Being thrown into the DBA deep end, I am trying to wrap by head around pgBouncer and PostgreSQL. For a little bit of context, we have deployed a Moodle LMS with PostgreSQL on Google Cloud. The VM (16VCPU, 64GB RAM) and Database (8VCPU, 32GB RAM) are separated and so far we have been able to server over 5000 students without issues.
Recently we have been running real time quizzes on the platform and we started getting this error:
[1-1] db=moodledb,user=postgres FATAL: remaining connection slots are reserved for non-replication superuser connections"
I noticed that our maximum database connections had exceeded the Cloud SQL default of 600. That was time to put the app into maintenance mode. After some digging, I realized that the quiz (100 questions, 10 pages, 10 questions per page) was accommodating 600 students concurrently. They all logged into the system at the same time, essentially leading it to crash. The spike went from 43 connections to the 600 in a matter of seconds.
As we still have more exams to go, with the largest quiz having a maximum 867 students, I am well aware that I need to prepare for this. We have already discussed the possibility of spreading out the quiz start times so that we have less load at the time the quiz starts but I need to be ready for anything as I need to save face.
Therefore, a lot of forums pointed to pgBouncer to manage connection pooling given the nature of how PostgreSQL spawns new connections. I went ahead to setup an instance in between Moodle and PostgreSQL. After a few tests and configuration tests, I was able to stop the max_connections
error above, but pgBouncer gave me a new set of issues. Below is an extract of some of the important settings from my ini
file:
;; When server connection is released back to pool:
;; session - after client disconnects (default)

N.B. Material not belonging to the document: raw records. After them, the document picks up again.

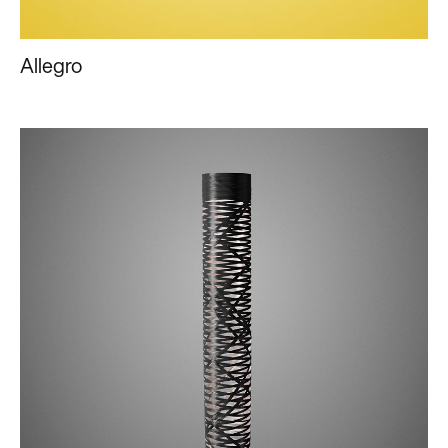
Allegro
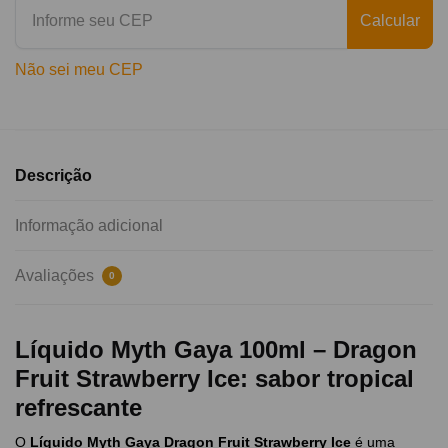
Calcular
Não sei meu CEP
Descrição
Informação adicional
Avaliações
0
Líquido Myth Gaya 100ml – Dragon
Fruit Strawberry Ice: sabor tropical
refrescante
O
Líquido Myth Gaya Dragon Fruit Strawberry Ice
é uma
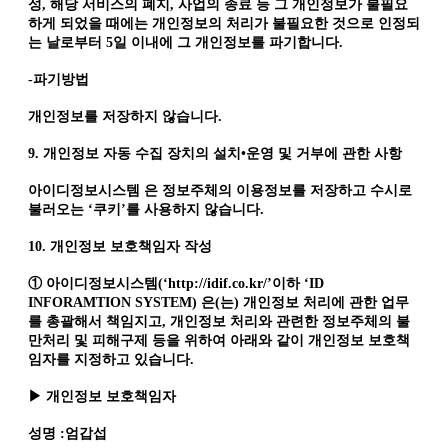
성, 해당 서비스의 폐지, 사업의 종료 등 그 개인정보가 불필요
하게 되었을 때에는 개인정보의 처리가 불필요한 것으로 인정되
는 날로부터 5일 이내에 그 개인정보를 파기합니다.
-파기방법
개인정보를 저장하지 않습니다.
9. 개인정보 자동 수집 장치의 설치•운영 및 거부에 관한 사항
아이디정보시스템 은 정보주체의 이용정보를 저장하고 수시로
불러오는 ‘쿠키’를 사용하지 않습니다.
10. 개인정보 보호책임자 작성
① 아이디정보시스템(‘http://idif.co.kr/’이하 ‘ID
INFORAMTION SYSTEM) 은(는) 개인정보 처리에 관한 업무
를 총괄해서 책임지고, 개인정보 처리와 관련한 정보주체의 불
만처리 및 피해구제 등을 위하여 아래와 같이 개인정보 보호책
임자를 지정하고 있습니다.
▶ 개인정보 보호책임자
성명 :엄갑섭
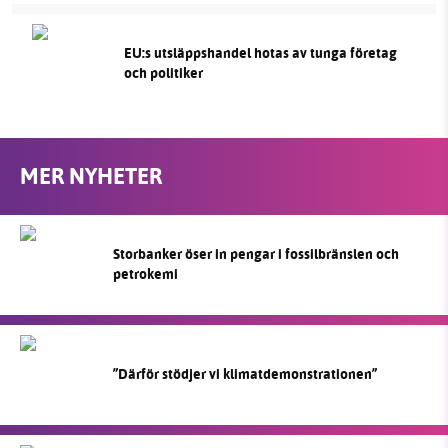
EU:s utsläppshandel hotas av tunga företag
och politiker
MER NYHETER
Storbanker öser in pengar i fossilbränslen och
petrokemi
”Därför stödjer vi klimatdemonstrationen”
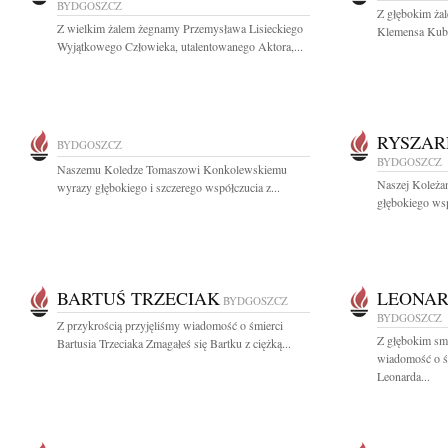
BYDGOSZCZ
Z głębokim ża
Z wielkim żalem żegnamy Przemysława Lisieckiego
Klemensa Kuba
Wyjątkowego Człowieka, utalentowanego Aktora,...
RYSZAR
BYDGOSZCZ
BYDGOSZCZ
Naszemu Koledze Tomaszowi Konkolewskiemu
Naszej Koleża
wyrazy głębokiego i szczerego współczucia z...
głębokiego wsp
BARTUŚ TRZECIAK
LEONAR
BYDGOSZCZ
BYDGOSZCZ
Z przykrością przyjęliśmy wiadomość o śmierci
Z głębokim smu
Bartusia Trzeciaka Zmagałeś się Bartku z ciężką...
wiadomość o ś
Leonarda...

;; transaction - after transaction finishes
;; statement - after statement finishes
pool_mode = session
;; Total number of clients that can connect
;; We don't expect more than this number at any one time
max_client_conn = 5000
;; Default pool size. 20 is good number when transaction pooling
;; is in use, in session pooling it needs to be the number of
;; max clients you want to handle at any moment
;; And since Moodle LMS uses session as the pool type
;; I thought this value is the same as the postgresql max_connections
default_pool_size = 600
;; Minimum number of server connections to keep in pool.
;min_pool_size = 0
; how many additional connection to allow in case of trouble
;reserve_pool_size = 0
;; If a clients needs to wait more than this many seconds, use reserve
;; pool.
;reserve_pool_timeout = 5
;; How many total connections to a single database to allow from all
;; pools
;max_db_connections = 0
;max_user_connections = 0
;; If off, then server connections are reused in LIFO manner
;server_round_robin = 0
With this configuration, I get another set of errors below:
ERROR accept() failed: Too many open files
closing because: client close request (age=160s)
closing because: client close request (age=90s)
WARNING C-0x55c61cc57780: (nodb)/(nouser)...pooler error: no more connections allowed (max_client_conn)
closing because: no more connections allowed (max_client_conn) (age=0s)
Those errors fill up the logs. So here is the question. Unfortunately I am quite new to database administration but I can easily find my way around. Is there anything I need to look at in my configuration that can make things run a little more smoother? Do I need to increase any resources like the Database specs? Is there a formula for coming up with those configuration values for pgBouncer? I would appreciate any help and direction in getting this sorted. Thank you!